TASK =>
Your answer should be the exact lines of the records, starting with the one containing "Bonjour à tous, Ce samedi, j’ai réalisé une" and running to the end.

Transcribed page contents
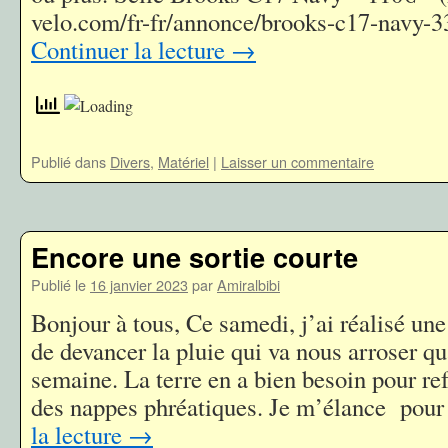
velo.com/fr-fr/annonce/brooks-c17-navy-
Continuer la lecture
→
Publié dans
Divers
,
Matériel
|
Laisser un commentaire
Encore une sortie courte
Publié le
16 janvier 2023
par
Amiralbibi
Bonjour à tous, Ce samedi, j’ai réalisé une 
de devancer la pluie qui va nous arroser qu
semaine. La terre en a bien besoin pour ref
des nappes phréatiques. Je m’élance pou
la lecture
→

ANSWER TO THE PROBLEM =>
Bonjour à tous, Ce samedi, j’ai réalisé une 
de devancer la pluie qui va nous arroser qu
semaine. La terre en a bien besoin pour ref
des nappes phréatiques. Je m’élance pou
la lecture
→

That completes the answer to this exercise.